Modern data processing systems should be capable of ingesting, storing and searching across a prodigious amount of textual information. Efficient text search encompasses both a high quality of the results and the speed of execution across millions of documents.
The amount of unstructured text-based data is growing every day. Querying, clustering, and classifying this big data requires similarity computations across large sets of documents. Whereas low-complexity similarity metrics are available, attention has been shifting towards more complex methods that achieve a higher accuracy by making use of semantic similarity.
Artificial Intelligence and deep learning have heralded a new era in document similarity by capitalizing on vast amounts of data to resolve issues related to text synonymy and polysemy. Today, the quality of search results is guaranteed by a new class of text representations based on neural networks, such as the word2vec representation. The word2vec approach uses neural networks to map words to an appropriate vector space, wherein words that are semantically synonymous will be close to each other. The Word Mover’s Distance (WMD) [Figure 1] proposed recently by Kusner et. al., capitalizes on such vector representations to capture the semantic similarity between text documents.
WMD tries to find the minimum cost to transform one text to another in the embedding space. An example of this is shown in Figure 1, which can effectively map the sentence “The Queen to tour Canada” to the sentence “Royal visit to Halifax”, even though (after “stopword” removal) they have no words in common.
WMD has been shown to work very effectively in practice, outperforming both in precision and in recall many traditional IR similarity measures. However, WMD is costly to compute because it solves a minimum cost flow problem, which requires cubic time in the average number of words in a document. Previous research has proposed a lower-bound to the WMD called Relaxed WDM, or RWMD, which in practice, retrieves documents very similar to those produced by WMD, but at a much lower cost. However, RWMD still exhibits quadratic execution time complexity and can prove costly when searching across millions of documents.
The result is that, when computing the similarity of one document with h words against n documents each having on average h words using a vector space of dimension m, the complexity of the brute-force RWMD is O(nh2m), whereas under our methodology the complexity is O(nhm).
The linear-complexity RWMD maps well onto the linear algebra primitives supported by modern GPU (Graphics Processing Unit) devices and can be distributed across multiple GPUs for parallel execution.

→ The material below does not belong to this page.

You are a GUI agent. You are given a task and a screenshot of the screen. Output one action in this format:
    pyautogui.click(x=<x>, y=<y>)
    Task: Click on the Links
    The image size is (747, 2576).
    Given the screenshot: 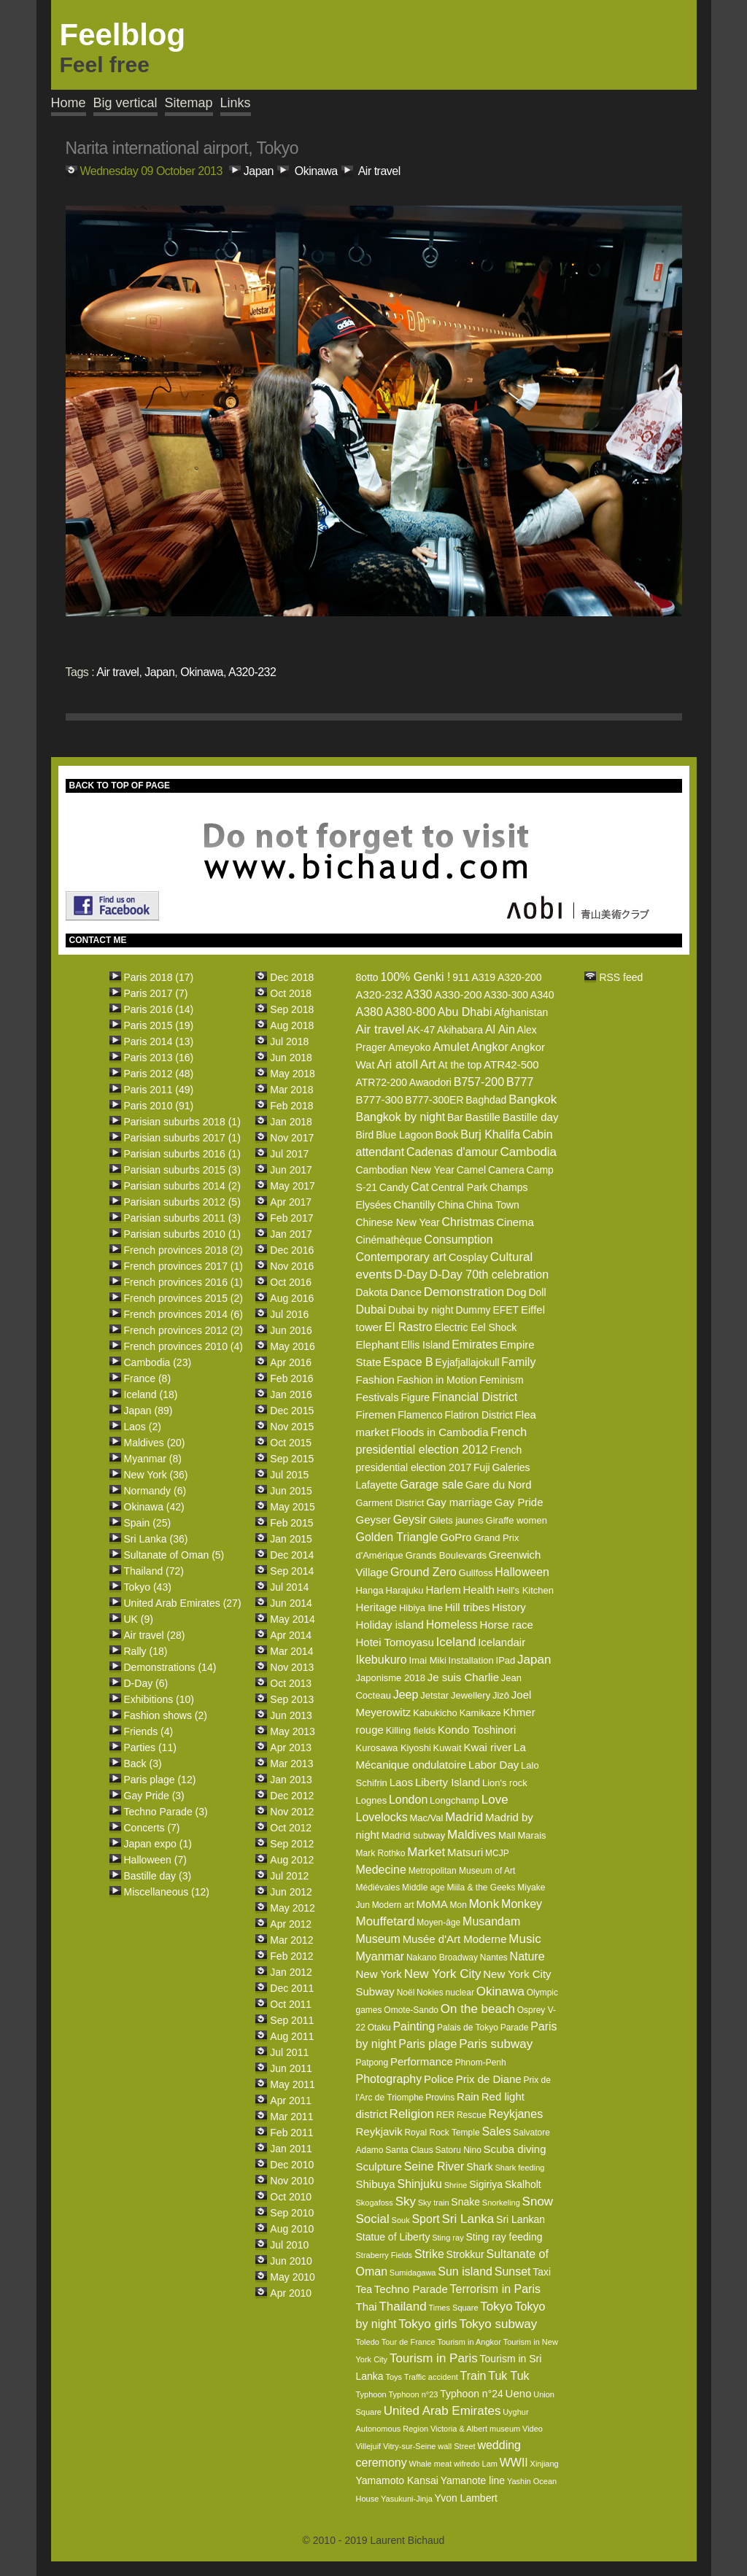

To demonstrate the performance of the new method, we have used two datasets of news documents.
Set 1 comprises 1 million documents, with an average number of 150 unique words per document. Set 2 comprises 2.8 million words, with an average number of 30 words per document. A set of documents is posed as the query.

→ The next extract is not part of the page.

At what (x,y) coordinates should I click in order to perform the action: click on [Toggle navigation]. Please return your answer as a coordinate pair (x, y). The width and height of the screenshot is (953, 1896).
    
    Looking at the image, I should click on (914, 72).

For each document in the query, the search retrieves the k-most-similar documents in the database using a cluster of 16 NVIDIA Tesla P100 GPUs. The comparison of the execution time per query document between WMD, RWMD, and the linear-complexity RWMD is given in Figure 2, which shows a ~2800x improvement in speed with respect to a CPU-based implementation of the quadratic-complexity RWMD method by combining GPU acceleration and algorithmic improvements, where ~150x improvement is due to the new algorithm. In addition, we demonstrate a ~30000x improvement in speed with respect to a GPU-accelerated WMD implementation.
These results suggest that we could use the high-quality matches of the RWMD to query — in sub-second time — at least 100 million documents using only a modest computational infrastructure.
IBM is currently evaluating the technology internally to ingest business news to keep sellers updated on client news and industry trends.
We also believe semantic similarity can also help us address the “fake news” problem. For example, imagine that we have received a piece of news from an untrusted source and we would like to understand whether it’s fabricated or real. The first way to achieve this is to locate the correct and accurate information it is based on, if at all. Now imagine that we have a database of trusted documents. We can locate the documents that talk about the same topic in the trusted database using semantic similarity. Then, we can use these documents to validate or disprove the contents of the untrusted news, for instance, using question answering schemes.
 Tomas Mikolov, Kai Chen, Greg Corrado, and Jeffrey Dean. Efficient estimation of word representations in vector space.CoRR, abs/1301.3781, 2013.
 Matt J. Kusner, Yu Sun, Nicholas I. Kolkin, and Kilian Q. Weinberger. From word embeddings to document distances. ICML 2015: 957–966.
 Kubilay Atasu, Thomas Parnell, Celestine Dünner, Manolis Sifalakis, Haralampos Pozidis, Vasileios Vasileiadis, Michail Vlachos, Cesar Berrospi, Abdel Labbi. Linear-Complexity Relaxed Word Mover’s Distance with GPU Acceleration. IEEE Big Data 2017.